Growth Mindset for Students
What Is It?
To have a growth mindset about a particular personal quality or ability—such as personality, intelligence, or happiness—is to believe that the attribute is malleable, that it can change and develop through effort and practice. In contrast, a fixed mindset is the belief that the quality in question is set at a certain level and cannot be altered.
Carol Dweck, the leading researcher on growth mindset, has found that students, some as young as preschool age, with a fixed mindset are less likely to challenge themselves and are more helpless in the face of mistakes. Rather than striving to grow, they want to demonstrate how smart they are, and fear that failure will “reveal” a lower level of (unchangeable) smartness.
A fourth grader with a “fixed mindset” struggles with fractions and claims, “I just can’t do math.” As a result, he barely studies for tests, gives up on homework easily, and sees his math grade decline, confirming his belief.
In contrast, students with a growth mindset are more resilient. They tend to see mistakes as a chance to grow and seek out challenges as a way to build their brain power. Overall, the good news is that studies have demonstrated that growth mindset can be taught.
A high school language arts teacher has helped her students develop their “growth mindset” around their ability to write by offering them multiple chances to revise their writing assignments before they receive a final grade. As a result, students’ writing not only improves, but their attitude towards their teacher’s feedback changes for the better. They now pay more attention to her comments, knowing that her suggestions will make them better writers.
Initial research on growth mindset focused mainly on beliefs about intelligence, but has since expanded to look at other personal qualities, such as personality, emotional experience, and moral character. As with intelligence, believing that these attributes can change tends to be associated with greater psychological well-being.

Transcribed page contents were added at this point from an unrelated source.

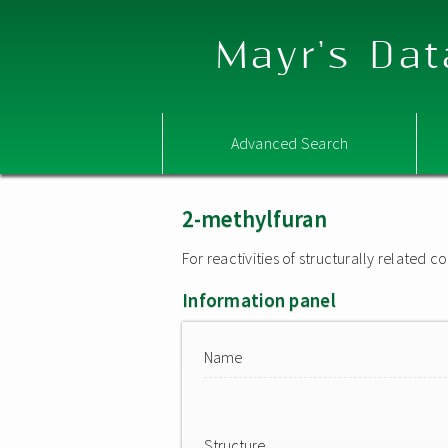
Mayr's Dat
Advanced Search
2-methylfuran
For reactivities of structurally related
Information panel
Name
Structure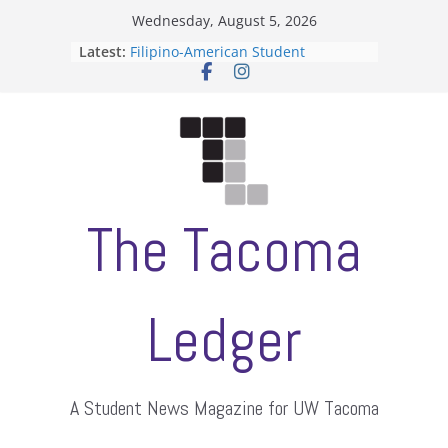
Skip
Wednesday, August 5, 2026
to
Latest:
Filipino-American Student
content
Association hosts a talent show
When speech is harassment, who
protects students?
Letter from the editors
Hooding gives graduate students a
moment of their own
ASUWT, Feleke case dismissed
The Tacoma
Ledger
A Student News Magazine for UW Tacoma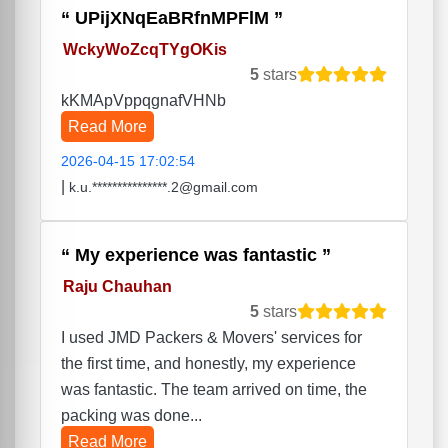
UPijXNqEaBRfnMPFlM
WckyWoZcqTYgOKis
5
stars
kKMApVppqgnafVHNb
Read More
2026-04-15 17:02:54
|
k.u.***************.2@gmail.com
My experience was fantastic
Raju Chauhan
5
stars
I used JMD Packers & Movers' services for
the first time, and honestly, my experience
was fantastic. The team arrived on time, the
packing was done...
Read More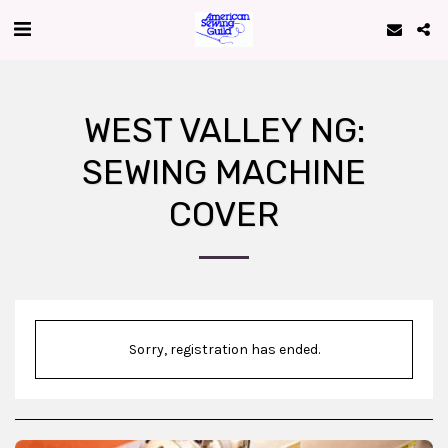
WEST VALLEY NG:
SEWING MACHINE
COVER
Sorry, registration has ended.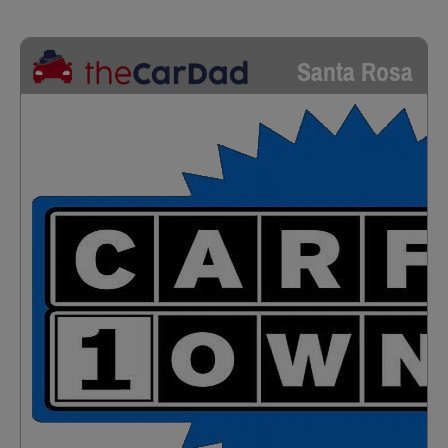
Santa Rosa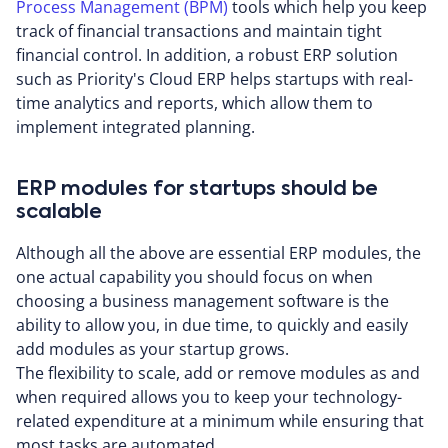
Process Management (BPM)
tools which help you keep
track of financial transactions and maintain tight
financial control. In addition, a robust ERP solution
such as Priority's Cloud ERP helps startups with real-
time analytics and reports, which allow them to
implement integrated planning.
ERP modules for startups should be
scalable
Although all the above are essential ERP modules, the
one actual capability you should focus on when
choosing a business management software is the
ability to allow you, in due time, to quickly and easily
add modules as your startup grows.
The flexibility to scale, add or remove modules as and
when required allows you to keep your technology-
related expenditure at a minimum while ensuring that
most tasks are automated.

A teenager who tends to view people’s behaviors with a growth mindset responds to his friend’s unkind words with compassion rather than contempt, asking his friend if something has happened to upset him.
As the idea of growth mindset has become more widespread, especially in education, Dweck and others have cautioned against an oversimplified reliance on sheer effort as a panacea; the type of effort, such as strategies used, matters, of course, as do unrealistic expectations of oneself or others, which can lead to judgment and disappointment.
Still, believing that personal qualities even have the potential to change is a critical first step towards improvement.
Why Is It Important?
Much of the research on growth mindset, especially in children and youth, deals with beliefs about intelligence, and shows that students with growth mindsets of intelligence tend to perform better academically (although effects may vary for different subgroups of students). But emerging research suggests the potential of cultivating social and emotional growth mindsets, as well, to increase well-being.
Growth mindsets can make us happier.
- People with growth mindsets about emotion regulate their feelings more effectively and experience more positive emotions.
- People who see levels of happiness or well-being as malleable tend to experience more of both.
Growth mindsets can boost social competence.
- Believing that personality is not fixed leads adolescents to show less vengeful aggression and more prosocial responses to social challenges, and can help young people overcome shyness.
- People with growth mindsets are also more likely to accept responsibility for their mistakes and less likely to engage in relationship violence.
Growth mindsets can reduce bias.
- Having a growth mindset about other people makes children less likely to stereotype and adults more willing to compromise for peace.
- People who see prejudice as changeable (vs. those who see it as a fixed trait) are more interested in and comfortable with cross-group interaction.